On Feb. 25, a silver car pulled up to a home in the 4300 block of Wild Oak Drive on the East Side, where police said shooters opened fire while Eli and his stepdad were unloading groceries from the car in the driveway.

"Straight through the heart, the right ventricle, right through the diaphragm, right through the stomach, the kidney, the liver and the pancreas. Six major organs, and the others were lacerated," Garza said, describing Eli's traumatic injuries.

‘He got shot through the heart and is still fighting,’ says grandmother of young drive-by victim

After nine surgeries, Eli still has a lung filled with fluid and can’t quite breathe on his own. But Garza can clearly see the little boy she’d be lost without.

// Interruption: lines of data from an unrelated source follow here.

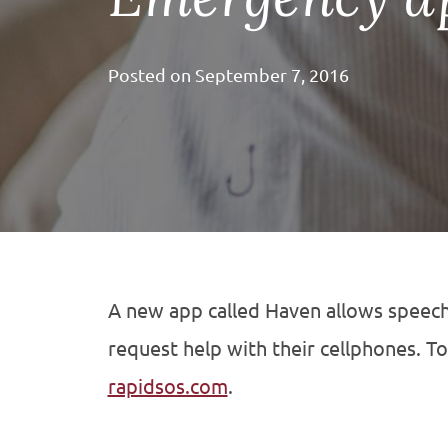
Posted on
September 7, 2016
A new app called Haven allows speech
request help with their cellphones.
To
rapidsos.com
.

“I can see his personality. He’s flirting with the nurses and you know, that’s just Eli. He’s something else,” she laughed. “Who gets shot through the heart and can be here and say, ‘I’m hungry! And I don’t want to go to school!’ Who does that? Eli. He’s here for a reason. He’s here for something. Maybe it’s to stop all this violence.”

Neighbors at the scene of the shooting told KSAT they’re sick of hearing gunshots in the area.

SAPD Chief William McManus said investigators have gathered information, know the suspects they are looking for and even believe they know the motivation.

“Just give yourselves up because we are on your trail,” McManus said the day of the shooting.

Garza has the same piece of advice for the shooters.

"If it was your child, I mean, what would you do? What would you want? Whoever decided they wanted to pull the trigger, pulled it regardless if there was a child standing there. He obviously has no heart, no soul, no compassion and it's ugly that this world is coming to that," Garza said.

However, she’s leaving that all up to the investigators working around the clock to find the people responsible. While they do their job, Garza plans to do hers.

"As long as I have the strength, and God keeps giving it to me, I'm here," she said.

Doctors hope Eli will be able to transfer out of the ICU soon. They say he could be hospitalized for two more months as he recovers.

On Monday, a teacher will begin visiting Eli to help him with school work, so he doesn’t get behind in his classes.